BizJournals Portfolio
Dec 17 2008 11:55am EDT

Conrad Black's Amazing Vanishing Rap Sheet

Want Conrad Black to write for your publication? He's got plenty of time to oblige -- 6 1/2 years, to be precise. Just don't get too specific about that part.

Black, like just about everybody else of note, has been contributing to The Daily Beast, which yesterday posted his review of Michael Wolff's book about Rupert Murdoch, The Man Who Owns the News. (Black, who used to own a fair bit of the news himself as chairman of Hollinger International, calls it "a very uneven read.") Unlike most of the other contributors, however, he's doing it from prison.

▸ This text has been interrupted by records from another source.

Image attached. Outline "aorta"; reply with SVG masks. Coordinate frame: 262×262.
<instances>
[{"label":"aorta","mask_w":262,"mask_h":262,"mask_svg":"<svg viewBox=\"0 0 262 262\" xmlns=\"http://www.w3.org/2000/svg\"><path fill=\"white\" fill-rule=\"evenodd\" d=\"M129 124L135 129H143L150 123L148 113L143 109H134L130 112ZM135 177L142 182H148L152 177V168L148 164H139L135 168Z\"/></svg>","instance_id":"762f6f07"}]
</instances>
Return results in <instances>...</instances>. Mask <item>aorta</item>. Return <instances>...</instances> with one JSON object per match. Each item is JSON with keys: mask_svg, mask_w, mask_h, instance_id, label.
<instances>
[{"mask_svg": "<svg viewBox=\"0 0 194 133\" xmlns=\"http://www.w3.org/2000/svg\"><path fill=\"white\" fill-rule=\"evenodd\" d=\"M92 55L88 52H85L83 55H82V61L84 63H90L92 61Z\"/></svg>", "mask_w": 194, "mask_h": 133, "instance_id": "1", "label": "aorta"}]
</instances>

Here's how the author bio at the bottom of the review currently reads:

Conrad Black is the author of biographies of Maurice Duplessis, Franklin D. Roosevelt, and Richard M. Nixon, was the publisher of the London Telegraph newspapers and Spectator, and founded the National Post of Canada. He has been a life peer in the British House of Lords as Lord Black of Crossharbour since 2001.

An earlier version of the same article, however, featured a somewhat longer bio that made reference, albeit obliquely, to the fraud and obstruction of justice conviction that resulted in his current imprisonment: "He has been engaged in a dispute with the US Justice Department and the SEC over the governance of his former companies for several years -- civil and appellate litigation continue." That sentence is now missing.

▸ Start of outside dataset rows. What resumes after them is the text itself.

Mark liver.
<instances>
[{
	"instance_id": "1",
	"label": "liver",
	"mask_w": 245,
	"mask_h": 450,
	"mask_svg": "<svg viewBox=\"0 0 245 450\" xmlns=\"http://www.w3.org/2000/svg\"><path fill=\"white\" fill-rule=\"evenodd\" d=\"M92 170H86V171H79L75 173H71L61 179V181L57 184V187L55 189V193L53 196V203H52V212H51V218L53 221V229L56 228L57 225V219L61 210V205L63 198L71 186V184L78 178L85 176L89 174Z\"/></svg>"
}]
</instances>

And ever the earlier version of the bio appears to be a sanitized version of one that was attached to an earlier piece he wrote about John McCain. That version concluded, "Currently, he is incarcerated in a federal facility in Florida."

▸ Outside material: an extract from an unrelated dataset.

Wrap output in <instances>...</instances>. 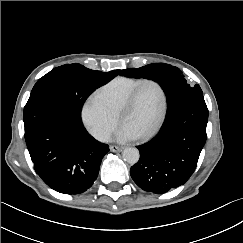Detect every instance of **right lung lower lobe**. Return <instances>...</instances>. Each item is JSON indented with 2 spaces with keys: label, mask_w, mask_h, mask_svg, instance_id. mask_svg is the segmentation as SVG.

Did Black make it clear that his legal travails are not to be mentioned if he's to keep contributing? I emailed Daily Beast editor Edward Felsenthal to find out. I'll let you know if I hear back.

Update: Felsenthal sheds some light: "I actually read it and cut it myself last night, unprompted by Conrad. We have writers who have gone through various life miseries, none of them mentioned in their bios. Except for Eric Idle's, who wrote it himself and revels in his misery."